= Beginning of Section =

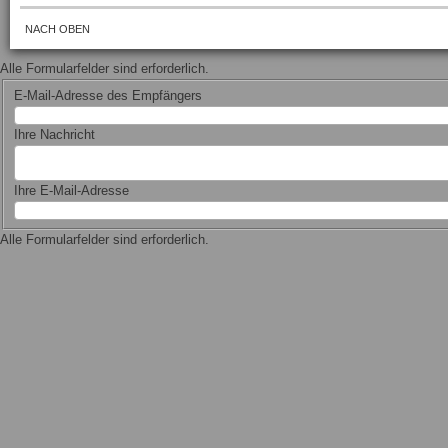
NACH OBEN
Alle Formularfelder sind erforderlich.
E-Mail-Adresse des Empfängers
Ihre Nachricht
Ihre E-Mail-Adresse
Alle Formularfelder sind erforderlich.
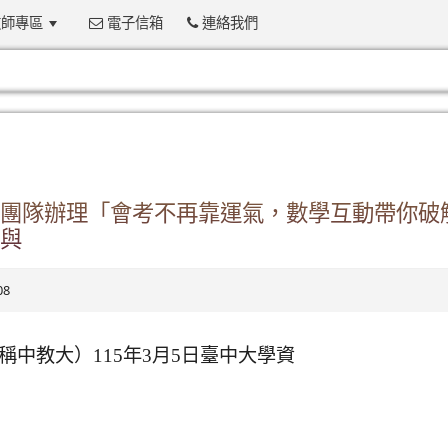
師專區
電子信箱
連絡我們
:::
團隊辦理「會考不再靠運氣，數學互動帶你破
與
08
中教大）115年3月5日臺中大學資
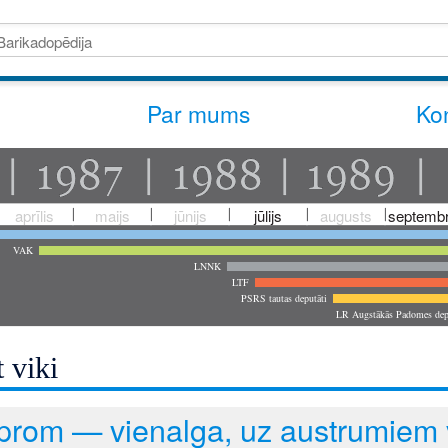
Par mums
Kon
aprīlis
maijs
jūnijs
jūlijs
augusts
septembr
VAK
LNNK
LTF
PSRS tautas deputāti
LR Augstākās Padomes dep
 viki
prom — vienalga, uz austrumiem v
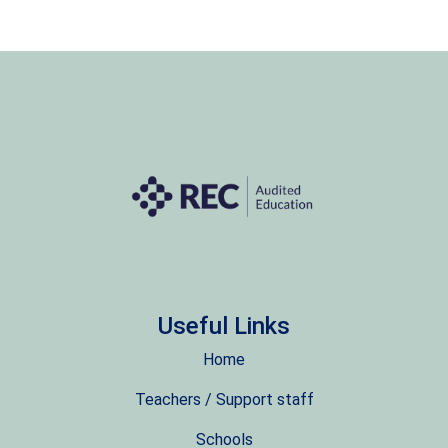
Useful Links
Home
Teachers / Support staff
Schools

= End of Section =

### Required action
Exactly the lines from the line containing "LR Augstākās Padomes dep" to the end of the records need to be copied, both ends included, with pictures left out.

### Response to this task
LR Augstākās Padomes dep
 viki
prom — vienalga, uz austrumiem v
Useful Links
Home
Teachers / Support staff
Schools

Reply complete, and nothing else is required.